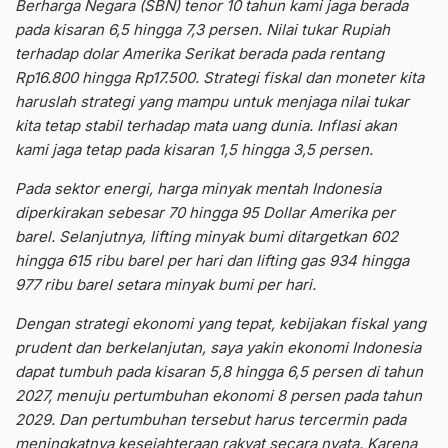
Berharga Negara (SBN) tenor 10 tahun kami jaga berada
pada kisaran 6,5 hingga 7,3 persen. Nilai tukar Rupiah
terhadap dolar Amerika Serikat berada pada rentang
Rp16.800 hingga Rp17.500. Strategi fiskal dan moneter kita
haruslah strategi yang mampu untuk menjaga nilai tukar
kita tetap stabil terhadap mata uang dunia. Inflasi akan
kami jaga tetap pada kisaran 1,5 hingga 3,5 persen.
Pada sektor energi, harga minyak mentah Indonesia
diperkirakan sebesar 70 hingga 95 Dollar Amerika per
barel. Selanjutnya, lifting minyak bumi ditargetkan 602
hingga 615 ribu barel per hari dan lifting gas 934 hingga
977 ribu barel setara minyak bumi per hari.
Dengan strategi ekonomi yang tepat, kebijakan fiskal yang
prudent dan berkelanjutan, saya yakin ekonomi Indonesia
dapat tumbuh pada kisaran 5,8 hingga 6,5 persen di tahun
2027, menuju pertumbuhan ekonomi 8 persen pada tahun
2029. Dan pertumbuhan tersebut harus tercermin pada
meningkatnya kesejahteraan rakyat secara nyata. Karena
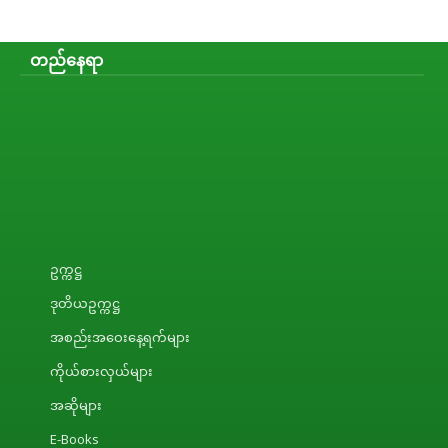
တည်နေရာ
ဥက္ကဋ္ဌ
ဒုတိယဥက္ကဋ္ဌ
အစည်းအဝေးနေ့ရက်များ
ကိုယ်စားလှယ်များ
အဆိုများ
E-Books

**TASK:** Repeat, word for word, the lines above between the line holding "hingga 615 ribu" and the line holding "2027, menuju pertumbuhan", inclusive; omit everything else.

**ANSWER BELOW:**
hingga 615 ribu barel per hari dan lifting gas 934 hingga
977 ribu barel setara minyak bumi per hari.
Dengan strategi ekonomi yang tepat, kebijakan fiskal yang
prudent dan berkelanjutan, saya yakin ekonomi Indonesia
dapat tumbuh pada kisaran 5,8 hingga 6,5 persen di tahun
2027, menuju pertumbuhan ekonomi 8 persen pada tahun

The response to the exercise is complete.